Но она стояла, не уходила.
– Чего? – спросил кавалер.
– Господин… – она волновалась.
– Ну чего тебе?
– Боюсь, госпожа Брунхильда теперь меня погонит, – наконец произнесла она.
– Не бойся, – пообещал Волков, – не погонит. – Она не уходила. Не верила. – Ступай, говорю, не погонит, не жена она мне.
По правую руку от архиепископа сидел его канцлер, приор брат Родерик. По левую – аббат монастыря Святых вод Ердана и казначей курфюрста брат Илларион. Напротив архиепископа расположился сам викарий Себастиан, нунций Святого Престола, глаза и голос Папы. А рядом с ним – мирской господин в дорогих одеждах и золотых перстнях, которого пригласил приехать на совет сам нунций, и был это не кто иной, как бургомистр и голова городского совета свободного города Ференбурга магистр Шульц. Также за большим столом, покрытым драгоценной красной скатертью, сидело еще почти двадцать важных персон, двое из которых были воинского сословия, а остальные князья Церкви: аббаты и епископы. Все, кроме епископа Вильбурга. Канцлер брат Родерик и его не обошел приглашением, да выслал его так, чтобы епископ Вильбурга непременно опоздал. Он и опоздал. Служки разносили кубки из серебра, ставили их пред святыми отцами и мирянами, разливали вино драгоценное, поставили такой кубок с вином и пред нунцием, однако тот, известный аскет, отверг вино, просил воды. Курфюрст подумал, что сей грубый жест ему в укор, назло, и еще больше невзлюбил нового нунция, уже думая, что предыдущий был не так уж и плох.
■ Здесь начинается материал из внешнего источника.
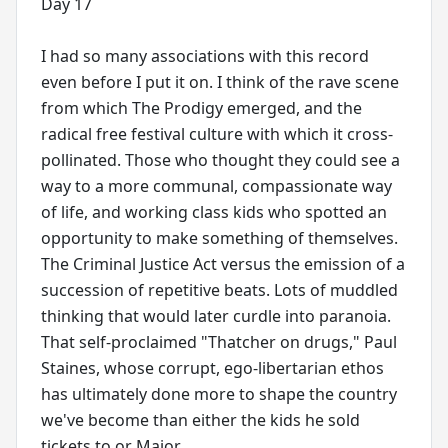
Day 17
I had so many associations with this record
even before I put it on. I think of the rave scene
from which The Prodigy emerged, and the
radical free festival culture with which it cross-
pollinated. Those who thought they could see a
way to a more communal, compassionate way
of life, and working class kids who spotted an
opportunity to make something of themselves.
The Criminal Justice Act versus the emission of a
succession of repetitive beats. Lots of muddled
thinking that would later curdle into paranoia.
That self-proclaimed "Thatcher on drugs," Paul
Staines, whose corrupt, ego-libertarian ethos
has ultimately done more to shape the country
we've become than either the kids he sold
tickets to or Major.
Потом приезжий викарий прочел короткую молитву, и все условности оказались соблюдены, медлить далее смысла не было, и брат Себастиан заговорил сразу о деле:
– Прискорбно говорить мне о том, но король и император длят распрю свою в благодатных землях, когда еретики и магометане рвут тела и души детей Истинной Церкви. И здесь, и в странах южных.
– То воздаяние нам за грехи наши, – со скорбью в голосе отвечал курфюрст.
– Верно-верно, – соглашался нунций и продолжал, – но долг Церкви по мере сил облегчать и так непростую жизнь детям своим.
– На том и стоим, – соглашался курфюрст. – Молимся за детей наших.
– Молитва – великая сила, но мир наш несовершенен, и порой кроме молитвы надобен и металл презренный, чтобы люди добрые и сильные духом не думали о пропитании семей своих и посвящали жизни свои и силы свои сохранению Столпа веры нашей, Святого Престола. И я со смирением прошу Ваше Высокопреосвященство принять участие в святом деле этом.
Курфюрст насупился и молчал, конечно, он знал, зачем приехал нунций, но не думал, что тот заговорит о деньгах сразу. Курфюрст взглянул на казначея, как бы давая ему слово, и брат Илларион, человек тихий и спокойный, заговорил:
– Казна земли Ланна пуста, только что императору было дарено сто семьдесят лошадей, война с еретиками опустошила нас.
– Неужто такая богатая земля и тридцати тысяч не соберет? – не верил нунций, начиная с завышенной суммы.
Архиепископ только усмехнулся, а казначей продолжал:
– Тридцать тысяч? Да мы и пяти не сможем собрать, текущие долги земли – сорок шесть тысяч, мы задолжали содержание своим добрым людям уже как за четыре месяца.
– Святой Престол рассчитывал на славную землю Ланн, – продолжал гнуть свое нунций. – Последний раз вы слали серебро после Пасхи, а сейчас уже Рождество миновало, может, брат Илларион изыщет хотя бы двадцать тысяч.